One thing to keep in mind in the element vs atom comparison is that every form of the former contains the latter, irrespective of what form of reaction to which it may be subjected.
Main Differences Between Atom vs Element
There are a few other things you may want to add to your knowledge of these two. Sometimes, these two are confused for each other, which should not be the case.
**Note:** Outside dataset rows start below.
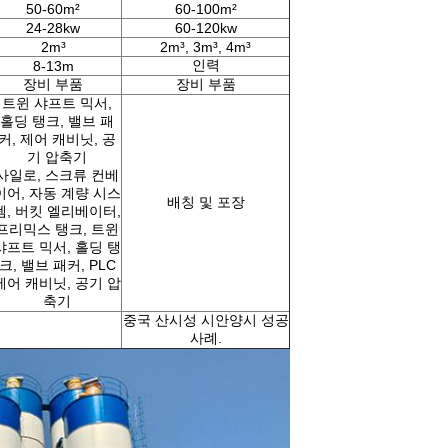
50-60m²
60-100m²
24-28kw
60-120kw
2m³
2m³, 3m³, 4m³
인력
8-13m
장비 부품
장비 부품
트윈 샤프트 믹서,
홀딩 탱크, 밸브 패
커, 제어 캐비닛, 공
기 압축기
사일로, 스크류 컨베
이어, 자동 계량 시스
배칭 및 포장
템, 버킷 엘리베이터,
프리믹스 탱크, 트윈
샤프트 믹서, 홀딩 탱
크, 밸브 패커, PLC
제어 캐비닛, 공기 압
축기
중국 산시성 시안양시 성공
사례.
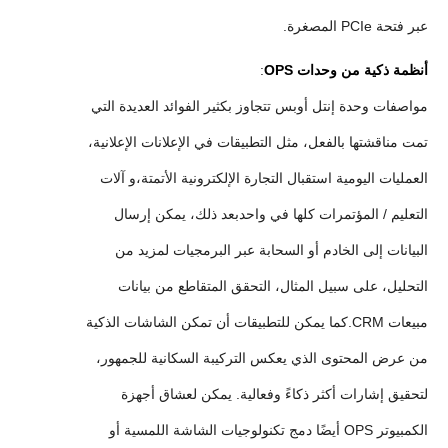
عبر فتحة PCIe المصغرة.
أنظمة ذكية من وحدات OPS
:
مواصفات وحدة إنتل أوبس تتجاوز بكثير الفوائد العديدة التي
تمت مناقشتها بالفعل، مثل التطبيقات في الإعلانات الإعلانية،
العمليات اليومية استقبال التجارة الإلكترونية الأتمتة،و آلات
التعليم / المؤتمرات كلها في واحدبعد ذلك، يمكن إرسال
البيانات إلى الخادم أو السحابة عبر البرمجيات لمزيد من
التحليل، على سبيل المثال، التحقق المتقاطع من بيانات
مبيعات CRM.كما يمكن للتطبيقات أن تمكن الشاشات الذكية
من عرض المحتوى الذي يعكس التركيبة السكانية للجمهور،
لتحقيق إشارات أكثر ذكاءً وفعالية. يمكن لعشاق أجهزة
الكمبيوتر OPS أيضًا دمج تكنولوجيات الشاشة اللمسية أو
The table below summarizes the difference between atom and element.
|Basis of Comparison||Atom||Element|
|Definition||The smallest part of an element that consists of a nucleus made of protons and neutrons orbited by electrons||A fundamental chemical substance that cannot be further broken down into separate elements by any chemical means|
|Constituents||Proton, neutron, electron||Atom(s)|
|Size||Very tiny||Comparably bigger|
|Types||92 types – antimatter, ion, isotopes, etc.||118 known elements – oxygen, hydrogen, potassium, etc.|
|Categories||Non-metals, metals, and semimetals||There are no categories|
Difference Between Atom and Element: Conclusion
In conclusion, do you know that any of these two can combine with each other to form a molecule? That is, in the atom vs element comparison, more than one of the former can come together to form a molecule, and more than one of the latter can also come together to form a molecule. This similarity is one of the reasons people may be confused especially if they do not have fundamental knowledge of the two in detail.